I’m cleaning out old events that have accumulated, and setting back up our sensor after an OS update deprecated some of the shared libraries used by Snort and SANCP. Once I got everything up and running, I saw a whole slew of SSH connection attempts kicked off by Snort. This is a fairly common event, and based on experience I know this is just an automated scan looking for open SSH ports and trying to brute force them.
Now, if this was only an IDS setup, I would only see an alert that an attack was underway. The only information I would have available would be the alert, and any logs. However, because Sguil was designed around the NSM principles, I had more information than that.
The first thing I did was query the event table for the potential attackers IP, and I can see that the connection attempts started at around 6:00 AM, and went on for 23 minutes. At this point, I have a pretty good idea that this is some sort of brute force attack, but not enough information to be sure. I need to investigate further.
The next thing I do is query the SANCP table for this IP address to see all the sessions the attacker has generated. More hits come back for this than alerts, which indicate there were connection attempts that did not trigger alerts because they did not match any of the signatures in Snort. This is an important distinction as to why an IDS or IPS system are not foolproof and shouldn’t be seen as security silver bullets. There were no sessions prior to this series of events, so this is our attackers first visit. In the below screenshot you can see there is a single session before 6:00 AM. This is probably the scan looking for live targets to attack. After this single session with no data sent or received, the connection attempts begin. I can tell by the source and destination data size that nothing more than the initial key exchange and login attempt ever gets done before closing the connection.
I investigate further and pull a transcript, which is a full content of the session. As expected, the data is encrypted because it is SSH traffic. But that doesn’t dead-end the investigation, I still have log data to analyze. I grep the auth.log file on the system in question with the IP address of the attacker. Sure enough, I see that this attacker is indeed trying to brute force our machine with different user and password combinations. The first log entry for the attackers IP shows that they did not send anything, solidifying my original theory that the first session in the SANCP query was to look for live targets.
This illustrates an important point. No 1 tool can handle everything, or give enough of a picture. As I understand it (and it may be a little off, I learned this stuff almost 8 years ago now), it's using all the tools at your disposal to get a big picture view of whats going on in your network, and be able to gather evidence as to make informed decision. Somewhat like Business Intelligence, but in a security perspective.
So at this point, being that I am a decision maker, I decide to block this IP from accessing the system further. I implement an IPTables rules to block them from any further connection attempts. To further reduce exposure, I may disable password authentication, and do white list rules to allow only known machines to connect. I could have blocked this at the firewall, but I didn't, which leads to the next scenario.
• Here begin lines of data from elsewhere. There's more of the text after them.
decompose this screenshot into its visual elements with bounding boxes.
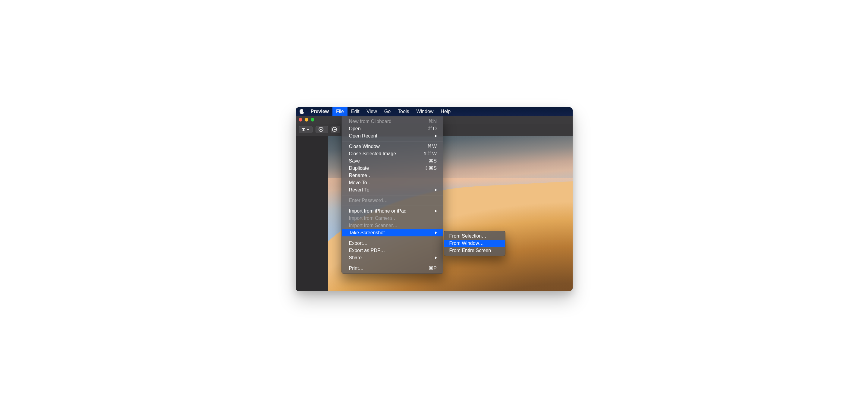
menu-item-export-as-pdf[interactable]: Export as PDF… [342,247,443,254]
shortcut-text: ⌘W [427,144,437,149]
zoom-out-icon [318,127,325,133]
submenu-item-from-entire-screen[interactable]: From Entire Screen [444,247,505,254]
submenu-arrow-icon [435,134,437,137]
shortcut-text: ⌘S [429,158,437,164]
window-minimize-button[interactable] [305,118,308,122]
menu-separator [342,238,443,238]
screenshot-frame: Preview File Edit View Go Tools Window H… [296,108,572,291]
submenu-item-from-window[interactable]: From Window… [444,240,505,247]
zoom-in-button[interactable] [331,126,340,133]
menu-separator [342,195,443,195]
menu-separator [342,263,443,263]
menu-item-export[interactable]: Export… [342,240,443,247]
menu-item-import-scanner: Import from Scanner… [342,222,443,229]
submenu-arrow-icon [435,210,437,213]
menu-item-open-recent[interactable]: Open Recent [342,132,443,140]
submenu-arrow-icon [435,231,437,234]
menu-item-enter-password: Enter Password… [342,197,443,204]
submenu-item-from-selection[interactable]: From Selection… [444,233,505,240]
menubar-item-edit[interactable]: Edit [347,108,363,116]
window-close-button[interactable] [299,118,302,122]
shortcut-text: ⇧⌘W [423,151,437,156]
submenu-arrow-icon [435,256,437,259]
take-screenshot-submenu: From Selection… From Window… From Entire… [444,231,505,256]
menubar-item-file[interactable]: File [333,108,347,116]
shortcut-text: ⌘O [428,126,437,131]
shortcut-text: ⇧⌘S [424,165,437,171]
file-menu: New from Clipboard ⌘N Open… ⌘O Open Rece… [341,116,443,274]
menu-item-revert-to[interactable]: Revert To [342,186,443,193]
menubar-item-tools[interactable]: Tools [394,108,412,116]
menu-separator [342,141,443,142]
sidebar-icon [302,128,305,131]
menu-item-open[interactable]: Open… ⌘O [342,125,443,132]
menu-separator [342,206,443,206]
menu-item-take-screenshot[interactable]: Take Screenshot [342,229,443,236]
menubar-item-window[interactable]: Window [412,108,437,116]
menubar-item-view[interactable]: View [363,108,380,116]
zoom-in-icon [332,127,339,133]
shortcut-text: ⌘N [428,119,437,124]
submenu-arrow-icon [435,188,437,191]
window-zoom-button[interactable] [311,118,314,122]
shortcut-text: ⌘P [429,265,437,271]
menu-item-import-iphone-ipad[interactable]: Import from iPhone or iPad [342,208,443,215]
apple-icon [300,109,304,114]
menu-item-duplicate[interactable]: Duplicate ⇧⌘S [342,165,443,172]
menu-item-close-window[interactable]: Close Window ⌘W [342,143,443,150]
zoom-out-button[interactable] [315,126,328,133]
menu-item-rename[interactable]: Rename… [342,172,443,179]
sidebar-view-button[interactable] [299,126,313,133]
app-name-menu[interactable]: Preview [307,108,333,116]
menu-item-new-from-clipboard: New from Clipboard ⌘N [342,118,443,125]
menu-item-share[interactable]: Share [342,254,443,262]
menu-item-close-selected-image[interactable]: Close Selected Image ⇧⌘W [342,150,443,157]
menu-item-save[interactable]: Save ⌘S [342,157,443,165]
menubar: Preview File Edit View Go Tools Window H… [296,108,572,116]
menu-item-move-to[interactable]: Move To… [342,179,443,186]
menubar-item-go[interactable]: Go [381,108,394,116]
thumbnail-sidebar[interactable] [296,136,328,291]
apple-menu[interactable] [297,109,307,114]
menu-item-import-camera: Import from Camera… [342,215,443,222]
menu-item-print[interactable]: Print… ⌘P [342,265,443,272]
menubar-item-help[interactable]: Help [437,108,454,116]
Now, this would have been the end of it, except I started to see alerts trigger from another one of our systems. Apparently this other system also had it’s SSH port exposed for remote logins. At this point, I am now aware of a policy violation on the network. So, while this was the exact same attacker just moving on to the next IP address in their scan, I have an entirely different scenario. I have information that leads me to make the decision to modify the firewall rules to close the firewall hole that is exposing this second machine.